Indiscutivelmente, isso pode significar o arco final para o JCPOA, embora não precise ser. O Irã se reserva o direito de aumentar imediatamente seus níveis de enriquecimento para 20%, mas pode não fazê-lo e permitiria à AIEA manter o acesso à inspeção.
Essa abordagem medida da política nuclear tem influência nas crescentes tensões com os EUA. É extremamente importante simbolicamente e taticamente que Teerã fez esse anúncio durante o período de luto. Não se engane, a decisão levou o imprimatur do líder supremo Ali Khamenei.
Janela para a diplomacia
Certamente, Teerã está mantendo aberta uma janela estreita para a diplomacia. A UE sente isso e convidou Zarif a se reunir em Bruxelas na sexta-feira com os ministros das Relações Exteriores do Reino Unido, França e Alemanha.
Se essa janela se abrirá mais no final de semana é a questão crucial. Caso isso aconteça, a abordagem de “pressão máxima” de Trump (sanções contra o Irã) será inevitavelmente trazida para ela, e uma dinâmica totalmente nova poderá ser gerada no impasse geral entre EUA e Irã.

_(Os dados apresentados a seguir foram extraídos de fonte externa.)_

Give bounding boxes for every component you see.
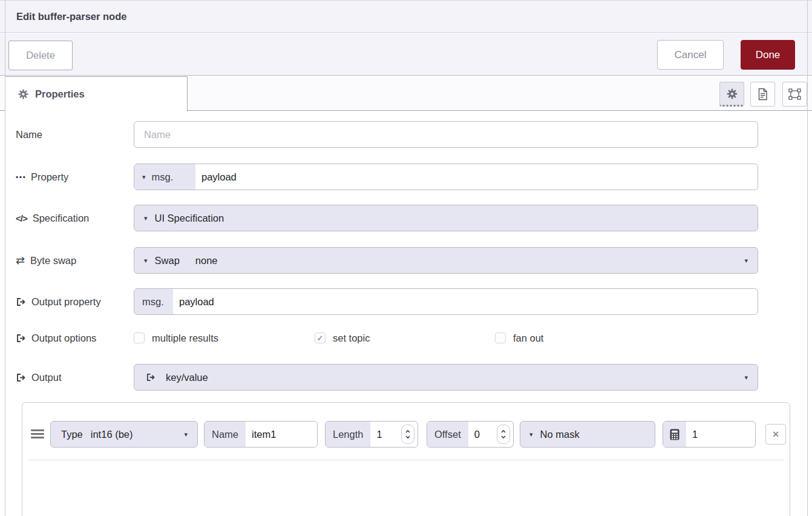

Trump está sendo criticado pelos democratas e pela grande mídia norte-americana por sua decisão de precipitar o atual confronto. Sua candidatura à reeleição pode estar em risco se o confronto se intensificar nos próximos meses. Certamente, a lei dos retornos decrescentes está em ação na estratégia de pressão máxima de Trump.
As cenas emocionais do funeral de Soleimani ontem enfatizaram que o comandante carismático era mais um filho do aiatolá Khamenei, cuja dor parecia intensamente pessoal.
O que ainda pode ser possível é que a “severa vingança” do Irã pode estar em uma escala com a qual Trump possa conviver, permitindo que uma porta se abra para negociações.
M.K. Bhadrakumar é um ex-diplomata que atuou por mais de 29 anos como oficial do Serviço de Relações Exteriores da Índia, com destacamentos incluindo o embaixador da Índia na Turquia e no Uzbequistão.